Abstract
Osteosarcoma is the most common type of primary malignant bone tumor. 18F-FDG PET/CT is useful for staging, detecting recurrence, monitoring response to neoadjuvant chemotherapy, and predicting prognosis. Here, we review the clinical aspects of osteosarcoma management and assess the role of 18F-FDG PET/CT, in particular with regard to pediatric and young adult patients.

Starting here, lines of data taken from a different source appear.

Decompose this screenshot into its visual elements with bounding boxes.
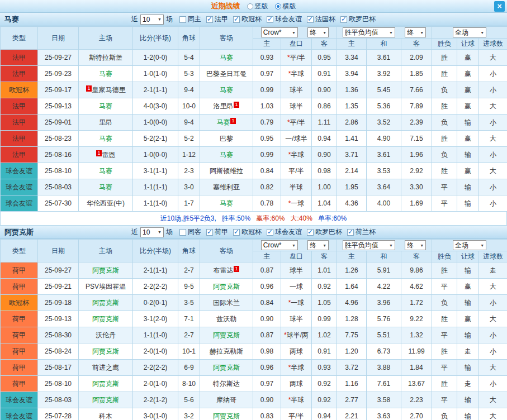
europe-away-odds-cell: 2.70 (401, 408, 432, 420)
asia-home-odds-cell: 0.84 (253, 295, 281, 311)
filter-checkbox-同主[interactable]: 同主 (179, 15, 201, 24)
team-name: 阿贾克斯 (92, 315, 119, 323)
match-count-select[interactable]: 10▼ (140, 15, 164, 25)
result-goals-cell: 小 (479, 82, 507, 98)
filter-checkbox-球会友谊[interactable]: 球会友谊 (267, 15, 302, 24)
handicap-star: * (288, 151, 291, 159)
team-name: 摩纳哥 (216, 396, 236, 404)
filter-checkbox-荷甲[interactable]: 荷甲 (206, 227, 228, 237)
scope-select[interactable]: 全场▼ (453, 240, 486, 250)
team-name: 马赛 (99, 70, 112, 78)
europe-avg-select[interactable]: 胜平负均值▼ (343, 27, 395, 37)
filter-checkbox-法国杯[interactable]: 法国杯 (307, 15, 335, 24)
corner-cell: 5-4 (178, 50, 200, 66)
team-name: 马赛 (220, 54, 233, 61)
europe-stage-select[interactable]: 终▼ (405, 240, 426, 250)
asia-away-odds-cell: 1.04 (312, 195, 337, 212)
col-header-outcome: 胜负 (432, 39, 457, 50)
checkbox-label: 球会友谊 (275, 15, 302, 24)
checkbox-box[interactable] (307, 229, 314, 236)
red-card-badge: 1 (234, 266, 239, 272)
checkbox-box[interactable] (206, 16, 213, 23)
scope-select[interactable]: 全场▼ (453, 27, 486, 37)
team-name: 阿贾克斯 (92, 266, 119, 274)
match-row: 球会友谊25-07-28科木3-0(1-0)3-2阿贾克斯0.83平/半0.94… (1, 408, 507, 420)
layout-radio-vertical[interactable]: 竖版 (247, 2, 268, 11)
filter-checkbox-荷兰杯[interactable]: 荷兰杯 (347, 227, 376, 237)
home-team-cell: 华伦西亚(中) (79, 195, 133, 212)
match-date-cell: 25-08-03 (38, 392, 79, 408)
match-date-cell: 25-09-27 (38, 262, 79, 279)
checkbox-box[interactable] (347, 229, 354, 236)
odds-stage-select[interactable]: 终▼ (307, 27, 329, 37)
asia-handicap-cell: *一球 (281, 295, 312, 311)
filter-checkbox-球会友谊[interactable]: 球会友谊 (267, 227, 302, 237)
home-team-cell: 里昂 (79, 114, 133, 131)
match-date-cell: 25-08-30 (38, 327, 79, 343)
asia-away-odds-cell: 1.00 (312, 179, 337, 195)
result-handicap-cell: 赢 (457, 311, 479, 327)
asia-handicap-cell: *半球 (281, 147, 312, 163)
dropdown-value: Crow* (263, 28, 282, 36)
europe-avg-select[interactable]: 胜平负均值▼ (343, 240, 395, 250)
europe-draw-odds-cell: 3.61 (367, 147, 401, 163)
league-type-cell: 荷甲 (1, 376, 38, 392)
filter-checkbox-欧罗巴杯[interactable]: 欧罗巴杯 (307, 227, 342, 237)
handicap-star: * (284, 331, 287, 339)
away-team-cell: 国际米兰 (200, 295, 253, 311)
europe-stage-select[interactable]: 终▼ (405, 27, 426, 37)
radio-icon[interactable] (247, 3, 253, 9)
panel-title: 近期战绩 (211, 1, 240, 11)
chevron-down-icon: ▼ (420, 244, 424, 247)
corner-cell: 1-12 (178, 147, 200, 163)
asia-away-odds-cell: 0.99 (312, 311, 337, 327)
layout-radio-horizontal[interactable]: 横版 (275, 2, 296, 11)
section-header-bar: 阿贾克斯 近 10▼ 场 同客荷甲欧冠杯球会友谊欧罗巴杯荷兰杯 (0, 226, 507, 239)
result-outcome-cell: 胜 (432, 311, 457, 327)
league-type-cell: 球会友谊 (1, 163, 38, 179)
result-goals-cell: 小 (479, 114, 507, 131)
result-outcome-cell: 负 (432, 114, 457, 131)
radio-icon[interactable] (275, 3, 281, 9)
chevron-down-icon: ▼ (420, 31, 424, 35)
score-cell: 1-0(1-0) (133, 66, 178, 82)
odds-stage-select[interactable]: 终▼ (307, 240, 329, 250)
europe-home-odds-cell: 3.34 (337, 50, 367, 66)
filter-checkbox-法甲[interactable]: 法甲 (206, 15, 228, 24)
col-header-type: 类型 (1, 27, 38, 50)
europe-away-odds-cell: 1.72 (401, 295, 432, 311)
close-icon[interactable]: × (494, 1, 505, 12)
dropdown-value: 全场 (455, 28, 468, 37)
team-name: 阿贾克斯 (92, 347, 119, 355)
match-count-select[interactable]: 10▼ (140, 227, 164, 237)
chevron-down-icon: ▼ (158, 230, 162, 234)
europe-home-odds-cell: 2.86 (337, 114, 367, 131)
europe-home-odds-cell: 1.41 (337, 131, 367, 147)
filter-checkbox-欧罗巴杯[interactable]: 欧罗巴杯 (340, 15, 376, 24)
filter-checkbox-同客[interactable]: 同客 (179, 227, 201, 237)
dropdown-value: 10 (143, 228, 150, 236)
filter-checkbox-欧冠杯[interactable]: 欧冠杯 (233, 15, 262, 24)
checkbox-box[interactable] (307, 16, 314, 23)
checkbox-box[interactable] (206, 229, 213, 236)
asia-away-odds-cell: 0.92 (312, 279, 337, 295)
filter-checkbox-欧冠杯[interactable]: 欧冠杯 (233, 227, 262, 237)
odds-source-select[interactable]: Crow*▼ (261, 27, 298, 37)
odds-source-select[interactable]: Crow*▼ (261, 240, 298, 250)
checkbox-box[interactable] (179, 229, 186, 236)
checkbox-box[interactable] (340, 16, 347, 23)
checkbox-box[interactable] (233, 229, 240, 236)
match-date-cell: 25-08-24 (38, 343, 79, 360)
checkbox-box[interactable] (267, 229, 273, 236)
checkbox-box[interactable] (233, 16, 240, 23)
checkbox-box[interactable] (179, 16, 186, 23)
europe-away-odds-cell: 2.09 (401, 50, 432, 66)
summary-segment: 胜率:50% (222, 214, 250, 223)
handicap-star: * (288, 299, 291, 307)
checkbox-box[interactable] (267, 16, 273, 23)
col-header-home: 主场 (79, 27, 133, 50)
result-goals-cell: 大 (479, 163, 507, 179)
team-name: 前进之鹰 (92, 364, 119, 371)
result-handicap-cell: 输 (457, 179, 479, 195)
team-name: 里昂 (99, 118, 112, 126)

Osteosarcoma is the most common type of primary malignant bone tumor. 18F-FDG PET/CT is useful for staging, detecting recurrence, monitoring response to neoadjuvant chemotherapy (NCT), and predicting prognosis. Here, we review the clinical aspects of osteosarcoma management and assess the role of 18F-FDG PET/CT, in particular with regard to pediatric and young adult patients.
DEMOGRAPHICS
Osteosarcoma is the most common type of malignant primary bone tumor, with a peak incidence in 10- to 14-y-olds (1) and a second peak incidence in those older than 50 y. Approximately 4.4 cases per million are diagnosed annually in people aged 0–24 y (2). Primary osteosarcomas commonly arise within the metaphyses of long bones, with 80% presenting within an extremity. Patients typically present with pain that progresses over weeks to months, with localized swelling and a diminished range of motion or function in the affected limb (3). At the time of diagnosis, approximately 10%–20% of patients have evidence of macroscopic metastasis, most commonly in the lung (81%), bone (34%), and, rarely, lymph nodes (2%) (4). Five-year event-free survival rates are approximately 70% (5). 18F-FDG PET/CT has multiple roles in the evaluation of osteosarcoma for staging, clinical and histologic response to therapy during and at the conclusion of treatment, and determining prognosis after completion of therapy (Fig. 1).
STAGING
18F-FDG PET/CT is useful for staging, detecting recurrence, and predicting histologic response and prognosis in the investigation of osteosarcoma. Conventional imaging modalities other than 18F-FDG PET/CT for staging osteosarcoma are summarized in Supplemental Figure 1 (supplemental materials are available at http://jnm.snmjournals.org). During staging, PET/CT is useful for differential diagnosis of primary bone neoplasms and detecting metastatic lesions (Figs. 2 and 3; images are scaled to SUV units as on the color and intensity bars). Combining PET imaging with CT or MRI provides more accurate information on the staging of osteosarcoma than is possible with PET imaging alone (6,7). Also, whole-body imaging with PET/CT can be helpful in staging because osteosarcoma favors the extremities and can be widely metastatic (8). London et al. retrospectively compared the sensitivity and specificity of PET/CT and plain radiography for detecting malignant lesions, including primary and metastatic disease, in patients with pediatric primary bone tumors. PET/CT was more sensitive than plain radiography (98% vs. 83%) and more specific (97% vs. 78%) (9). Strobel et al. compared the diagnostic accuracy of plain radiography, PET, and PET/CT. They found that PET/CT showed 95% sensitivity and 77% specificity, which were the highest rates among the imaging modalities (10). Quartuccio et al. reported that PET/CT has higher accuracy for detecting bone metastasis than CT or dedicated MRI and detects lung metastasis as well as CT does (11). Franzius et al. found that PET performed better than bone scanning for detecting bone metastasis (12), with Hurley et al. finding that PET/CT was more sensitive but bone scanning was more specific (13). Used together in a lesion-based analysis (14), the sensitivity of PET/CT plus bone scanning was 100%, which is higher than that of PET/CT or bone scanning alone, supporting the use of both modalities together to detect bone metastasis (Table 1). This is because some osteoblastic metastases may not show elevated uptake of 18F-FDG, thus yielding false-negative results on PET/CT but positive results on bone scanning (14). In our experience, false-negative cases are rare, and careful review of the CT bone window in a PET/CT scan could reduce them. Thus, we do not routinely perform bone scans on patients with osteosarcoma.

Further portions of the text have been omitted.